Archive for September 9th, 2018

50 objects for 50 years. No. 21. The warehouse

Sunday, September 9th, 2018

 

 

 

 

 

Wellingborough, the first and now the last remaining warehouse of the OU illuastrated by a man heaving parcels onto a conveyor belt almost half a cerntury ago and, more recently, a woman and a for-lift truck.

From its earliest years industrial-scale processes were central to the OU. It was built on the assumptions of mass production. In 1969, as the OU was opening, the government presided over the opening of Longbridge, the biggest car plant in Europe. Other universities of the 1960s saw themselves in the tradition of communities of investigative scholars. Sussex, for example, was called Balliol-by-the-Sea. However, the OU has been described by one of its first deans as ‘an industrial revolution in higher education’. It was built on industrial precedents, and this is reflected in the language developed by its early staff, with ‘lines of study’ and the ‘production’ of ‘units’ of teaching materials. Greville Rumble, who joined the OU in 1970 and was head of the OU’s corporate planning of ce in the mid-1970s and also in the late 1980s, suggested that ‘during the 1970s industrialisation came to be seen by many as a defining feature of distance education’. Two of the OU’s first deans stressed both the egalitarian ethos and the use of a systems approach at the OU. The concept of a ‘system’, a term which, along with the phrase ‘evidence-based policy’ was part of the lingua franca of the period, indicated the ambition to combine academic enquiry with assembly-line manufacture techniques to create educational materials for mass consumption.

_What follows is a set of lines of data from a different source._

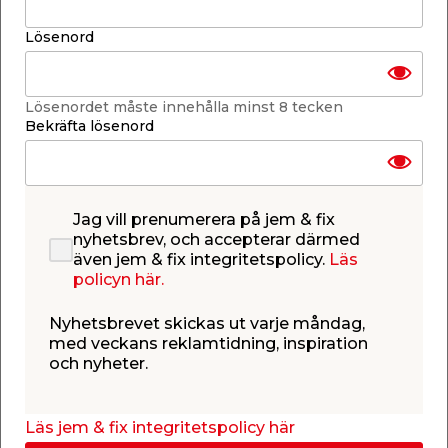
-
+
1
st.
Lösenord
Lägg i varukorgen
Lösenordet måste innehålla minst 8 tecken
Bekräfta lösenord
Finns i lager i de flesta butiker
Jag vill prenumerera på jem & fix
Se lagerstatus i din butik
nyhetsbrev, och accepterar därmed
Lagerstatus uppdaterad 6 aug 2026 23:04
även jem & fix integritetspolicy.
Läs
policyn här.
Lägg till i inköpslistan
Nyhetsbrevet skickas ut varje måndag,
med veckans reklamtidning, inspiration
och nyheter.
Produktbeskrivning
Självhäftande kabelkanal 5,5 mm x 1 m
Läs jem & fix integritetspolicy här
4-pack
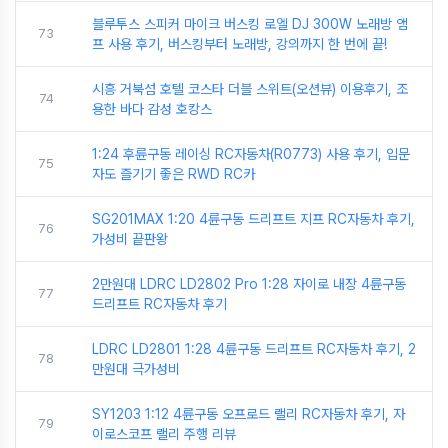
블루투스 스피커 마이크 버스킹 로엘 DJ 300W 노래방 앰
73
프 사용 후기, 버스킹부터 노래방, 강의까지 한 번에 끝!
시흥 거북섬 호텔 코스타 더블 스위트(오션뷰) 이용후기, 조
74
용한 바다 감성 호캉스
1:24 후륜구동 레이싱 RC자동차(R0773) 사용 후기, 입문
75
자도 즐기기 좋은 RWD RC카
SG201MAX 1:20 4륜구동 드리프트 지프 RC자동차 후기,
76
가성비 끝판왕
2만원대 LDRC LD2802 Pro 1:28 자이로 내장 4륜구동
77
드리프트 RC자동차 후기
LDRC LD2801 1:28 4륜구동 드리프트 RC자동차 후기, 2
78
만원대 극가성비
SY1203 1:12 4륜구동 오프로드 랠리 RC자동차 후기, 자
79
이로스코프 랠리 주행 리뷰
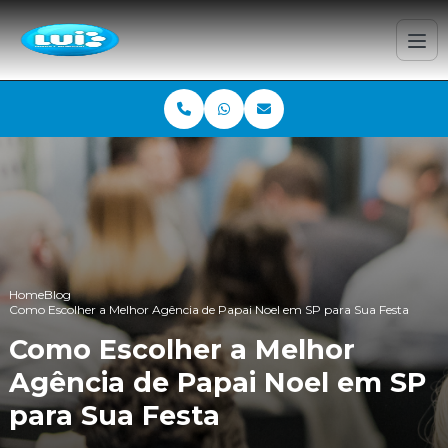
Home
Blog
Como Escolher a Melhor Agência de Papai Noel em SP para Sua Festa
Como Escolher a Melhor
Agência de Papai Noel em SP
para Sua Festa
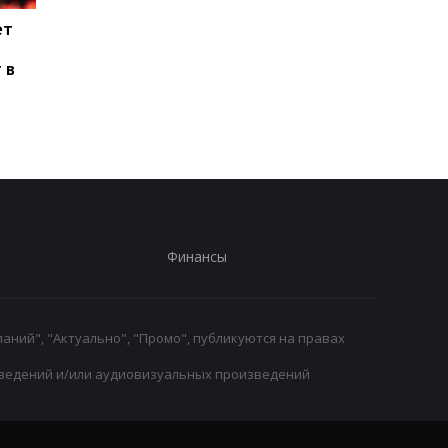
ет
Паркер готов вернуться
Макс Ферстаппен:
на ринг: планы и
Рождение дочери - 
 в
потенциальные
главное достижени
соперники
Финансы
аний", "Актуально", "Промо", публикуются на правах
ведений и/или аудиовизуальных произведений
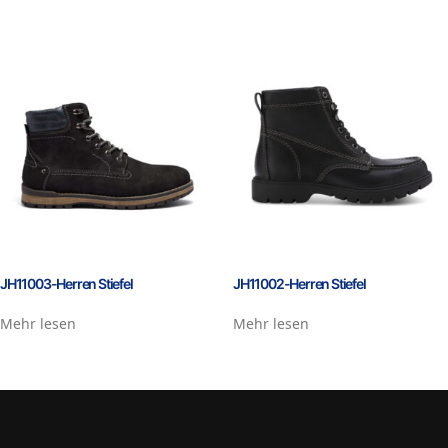
JH11003-Herren Stiefel
JH11002-Herren Stiefel
Mehr lesen
Mehr lesen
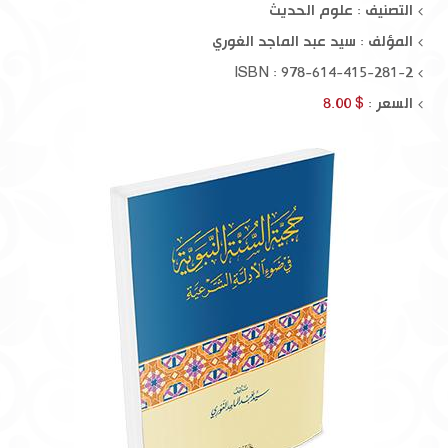
التصنيف : علوم الحديث
المؤلف :
سيد عبد الماجد الغوري
ISBN : 978-614-415-281-2
السعر :
$ 8.00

In its first year the OU sent out 2.7 million mailings, including 33,000 home experiment kits. The students completed about 320,000 assignments: half of these were marked by tutors (Tutor marked assignments) while the other half were marked by computers (Computer marked assignments). The administration of just one OU Social Sciences module involved some 22,000 applicants, nearly 8,000 enrolments, 85,000 essays which required assessment by hand, 64,000 assignments marked by computers, 24 summer schools in five different locations, 300 study centres and over 1,000 part- time tutors. The logistical difficulties of supplying a wide range of learning materials to each student is illustrated by Lee Taylor, who recalled that ‘we had to scour London trying to find cardboard boxes of a suitable size for sheep’s brains. Eventually we found a place where I purchased something like 500 boxes, which said ‘Chanel No 5’ on them.’ Early accounts of the OU often noted its sheer size and scope. The first Dean of Social Sciences,Professor Michael Drake, referred to ‘the numbers that numb’.

Bletchley Post Office was overwhelmed by the correspondence so Post Office staff worked on the Walton Hall site and dispatched items directly to the railway station. In 1971 that a warehouse was acquired, at Wellingborough to deal with the need to supply thousands of students with books and equipment.